Video podcast teasers are short videos that can be shared on social media platforms to capture interest in the full episodes of a video podcast. These teasers enable long-form podcasters to reach new audiences and gain new followers. However, creating a compelling teaser from an hour-long episode is challenging. Selecting interesting clips requires significant mental effort; editing the chosen clips into a cohesive, well-produced teaser is time-consuming. To support the creation of video podcast teasers, we first investigate what makes a good teaser. We combine insights from both audience comments and creator interviews to determine a set of essential ingredients. We also identify a common workflow shared by creators during the process. Based on these findings, we introduce a human-AI co-creative tool called PodReels to assist video podcasters in creating teasers. Our user study shows that PodReels significantly reduces creators' mental demand and improves their efficiency in producing video podcast teasers.
Paper Structure (58 sections, 4 figures, 6 tables)
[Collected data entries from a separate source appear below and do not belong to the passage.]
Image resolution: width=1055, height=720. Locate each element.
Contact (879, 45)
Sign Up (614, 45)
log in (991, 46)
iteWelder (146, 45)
This paper contains 58 sections, 4 figures, 6 tables.

Figures (4)

  • Figure 1: The review step helps creators pick the right moment for their teaser. (A) Based on user-provided queries (e.g., desired length), we show a list of candidate moments for users to scroll and review. For each moment, we provide a compact yet informative view to help users make a decision. (B) We show an AI-generated tagline for each moment and include a duration. (C) We also show who the active speakers are, along with a liveliness score computed from audio features. We also verify whether the input keywords are present in the moment. (D) Finally, we show an expandable full transcript view, allowing users to glance through.
  • Figure 2: In the refine step, we show a sentence-based view. (A) By default, the center portion, which represents the sentences within the selected moment, are selected. (B) Users can toggle on or off each sentence to include or exclude from the teaser. (C) To provide better context, users can pick from the before and after surrounding sentences and add them to the teaser. (D) Users can reorder the sentences to improve the flow. (E) If users want to add a sentence that is not listed, they can use the search box to find the sentence from the full transcript and drop it to insert. (F) Users can also remove all filler words with a toggle switch.
  • Figure 3: The music step allows users to easily add music to their teaser to make it more engaging. (A) Users can pick a preset style from the list. (B) The system automatically identifies the peak (i.e., the emphasis point) in the transcript and highlights it with a star icon. (C) If users want to change the emphasis point, they can click on the new sentence. (D) Users can preview the teaser with music. Under the hood, PodReels has added and arranged the music to align with the emphasis point. For example, the system will insert the music’s intro/verse during non-emphasized sentences and insert a chorus on the emphasized sentence.
  • Figure 4: Screenshot of the baseline system. The baseline has identical transitions, music, and finish features as of PodReels for production support. While for the content assembly part, it only provides basic transcript-based selection and preview functionalities.